On two newish singles this week, done-wrong young beauties Ashton Shepherd and the Band Perry pick fights with the utter louts they were dumb enough to hook up with. One song is solid, the other is spectacular, and if Toby Keith were to flip the genders and record either, everyone would call him sexist.

Ashton Shepherd, "Look It Up"



On "Look It Up," Ashton Shepherd doesn't raise hell so much as rain it down on some hard-drinking fool-around who -- like the male country stars of decades past -- thought he could get away with doing a woman wrong. In the video, she even comes right out and calls him "asshole."

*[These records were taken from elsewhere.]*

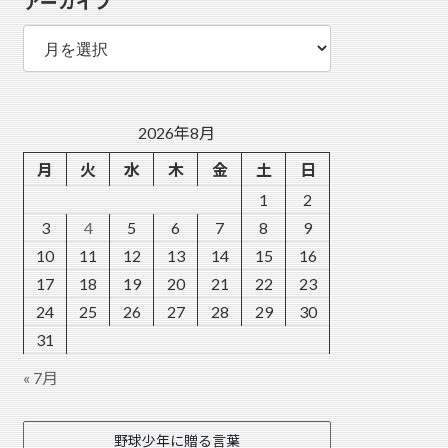
アーカイブ
ー
ア
ー
カ
イ
ブ
2026年8月
月
火
水
木
金
土
日
1
2
3
4
5
6
7
8
9
10
11
12
13
14
15
16
17
18
19
20
21
22
23
24
25
26
27
28
29
30
31
« 7月
野球少年に贈る言葉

Playhouse burning is a venerable genre, and "Look It Up" almost makes it as a venerable entry, one boasting a barbed lyric, a snarling put-down delivery, and a funky electric piano that's kin to the ones over which Loretta used to chew out Conway. "The word is 'faithful,'" Shepherd spits, and adds, "Look it up." Then, for the next three minutes, riding a feisty swamp stomp, she harangues this schmoe with words she thinks he needs to check out at Dictionary.com. That's kind of dumb: cheaters don't cheat out of failure to understand the definitions of "faithful" and "forever." Cheaters cheat out of a failure to honor those definitions.

Still, it's a one-joke song in a format that often has no jokes at all, so that counts for something. Plus, it's brisk and humble: over in three minutes and the only current country hit I can think of that doesn't drop all the instruments out for a dramatic breath just before a climax the size of air-force flyover. There's even a go at a second joke toward the end, something about how Jesus might forgive the cheater some day while Shepherd sure won't, but that one's nicked from a 25 year old Lyle Lovett record.

Verdict: Pretty good, but not un-redundant.

The Band Perry, "You Lie"


Like their mopey yet glorious self-penned hit "If I Die Young," the Band Perry's "You Lie" opens in sour-chorded R.E.M. string-band mode. But this one's by Music Row professionals, so one verse in it hits with a chorus so big (and out of nowhere) Kelly Clarkson might call it gauche. But that chorus tumbles along on rare melodic inventiveness, and Kimberly Perry's voice spritzes through it like champagne uncorked: frothing, messy, golden, delicious.

As she runs through a clever/dumb lyric listing all the things that her cheating schmuck lies like (Persian rug, coon dog, Pontchartrain floodwaters), she never spins a line the same way twice. Perry revels in her voice in a way that's sing-along inviting, like old Dolly or Aretha, rather than behold-my-glory intimidating, like Celine or Mariah. My favorite of her many inspirations: She bubbles up into a big pop crescendo on kill you and do the world a service but then immediately talk-sings a line about her daddy like she's Brittany Murphy playing Luanne on King of the Hill.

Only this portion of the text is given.